Ces mesures en faveur de la rémunération du travail viennent compléter celles de la loi Pacte, en particulier, la suppression du forfait social sur l’intéressement pour les entreprises de moins de 250 salariés et sur la participation pour les entreprises de moins de 50 salariés permettra de mieux associer les salariés à la réussite de leur entreprise.

Poursuite de la suppression de la taxe d’habitation

La poursuite de la suppression de la taxe d’habitation contribue à rehausser le pouvoir d’achat de 80 % des ménages.

Exonération des cotisations d’assurance-vieillesse sur les heures supplémentaires au 1er septembre 2019

Plus tôt que prévu dans la loi de programmation qui avait positionné cette mesure en 2020, le gouvernement propose d’exonérer totalement la part salariale des cotisations d’assurance-vieillesse de base et complémentaire sur les heures supplémentaires et complémentaires à compter du 1er septembre 2019. Cette mesure s’inscrit dans la continuité de la suppression des cotisations salariales d’assurance-maladie et d’assurance-chômage en deux étapes au 1er janvier et au 1er octobre 2018 pour l’ensemble des salariés.

Bercy confirme que cette « mesure concerne l’ensemble des salariés du secteur privé, ainsi que les agents des trois versants de la fonction publique, qu’ils soient titulaires ou non. Pour un salarié du secteur privé, cette mesure permettra dans le cas général un gain de pouvoir d’achat équivalent à 11,3 % de la rémunération brute perçue au titre de chaque heure supplémentaire ».
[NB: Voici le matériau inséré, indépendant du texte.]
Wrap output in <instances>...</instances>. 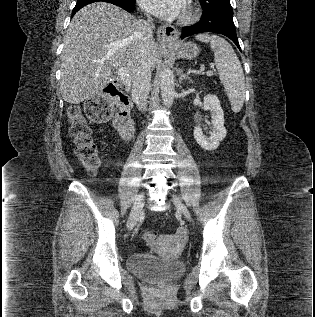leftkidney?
I'll list each match as a JSON object with an SVG mask.
<instances>
[{"mask_svg": "<svg viewBox=\"0 0 315 317\" xmlns=\"http://www.w3.org/2000/svg\"><path fill=\"white\" fill-rule=\"evenodd\" d=\"M204 109L211 112L212 132L210 136H205L202 129L199 126H195L194 138L204 150H215L227 133L224 127V113L218 97L212 94L206 95L204 97Z\"/></svg>", "mask_w": 315, "mask_h": 317, "instance_id": "5707ae66", "label": "left kidney"}]
</instances>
Sur la base des dernières estimations disponibles, cette mesure pourrait concerner près de 8 millions de salariés, et engendrer un gain de pouvoir d’achat de 200 euros par an en moyenne (sur la base de 109 heures supplémentaires réalisées dans l’année et d’une rémunération horaire moyenne de 17,3 euros, données DARES 2015). Le gain annuel pour un salarié au SMIC serait de 155 € par an et de 279 € pour un salarié à 1,8 SMIC.

Le CICE transformé en un allègement de charges

En 2019, les entreprises bénéficieront de la transformation du CICE en un allègement de charges sociales, qui se veut « plus simple et plus lisible ». L’allègement de charges sera aussi renforcé : les cotisations patronales seront complètement supprimées au niveau du SMIC à partir d’octobre, ce qui favorisera les créations d’emploi pour les peu qualifiés.

Par ailleurs, les entreprises bénéficieront de la baisse du taux de l’impôt sur les sociétés, dont certaines caractéristiques clefs pour l’attractivité seront pérennisées grâce à la mise en conformité avec les règles de l’Union européenne (intégration fiscale, taux réduit pour les brevets, règles de déductibilité des intérêts d’emprunt).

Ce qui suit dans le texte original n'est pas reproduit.